Protoplast isolation and transfection

Protoplasts from the BY-2 tobacco cell suspension line were prepared and transfected as described previously (Watanabe et al., 1982). To map the sgRNAγ promoter, protoplasts were transfected with in vitro transcripts (Petty et al., 1988) generated from the cDNA clones α and γ KpnI/HpaI (Zhou and Jackson, 1996a), plus one of the modified γ clones described above. For analysis of the sgRNAβ1 and sgRNAβ2 promoters, protoplasts were transfected with in vitro transcripts from the α and γ cDNA clones, plus the appropriate modified β cDNA clone. Prior to use in in vitro transcription reactions, the β cDNA clones were linearized with SpeI, and the α and γ cDNA clones were linearized with MluI, except for the γ1+sgβ1 and γ+sgβ1 clones which were linearized with SpeI.

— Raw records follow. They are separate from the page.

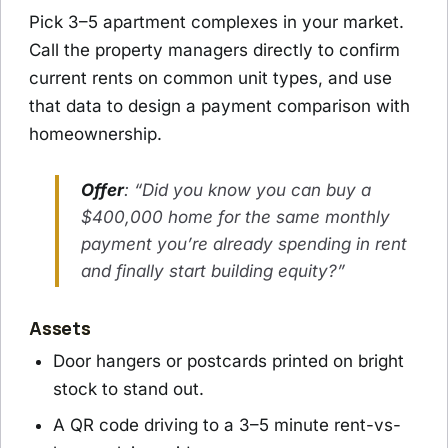
Pick 3–5 apartment complexes in your market.
Call the property managers directly to confirm
current rents on common unit types, and use
that data to design a payment comparison with
homeownership.
Offer
: “Did you know you can buy a
$400,000 home for the same monthly
payment you’re already spending in rent
and finally start building equity?”
Assets
Door hangers or postcards printed on bright
stock to stand out.
A QR code driving to a 3–5 minute rent-vs-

RNA extraction and analysis

RNA was extracted from BY-2 protoplasts at 20 h posttransfection as described previously (Zhou and Jackson, 1996a). For Northern blot analysis, 5 μg of total nucleic acid was separated on 1% agarose TBE gels and blotted onto Hybond NX (Amersham Pharmacia Biotech) nylon membranes. Prehybridization, hybridization, and washes were performed as recommended in the manufacturer’s instructions.

RNAβ- and RNAγ-specific [32P]-UTP-labeled riboprobes were generated by in vitro transcription reactions using T7 or T3 RNA polymerase (Zhou and Jackson, 1996a). Portions of the β (2434 to 2785 nt, 802 to 1375 nt) or γ (2111 to 2444 nt) cDNA clones were introduced into pBluescript KS+ (Stratagene) or pGem5Zf+ (Promega, Madison, WI) plasmids and linearized prior to being used in in vitro transcription reactions. An additional RNAβ-specific-riboprobe (2785–2985 nt) was generated by linearizing the βc-2785 clone (D.M. Lawrence and A.O. Jackson, unpublished results) with BamHI prior to use in in vitro transcription reactions.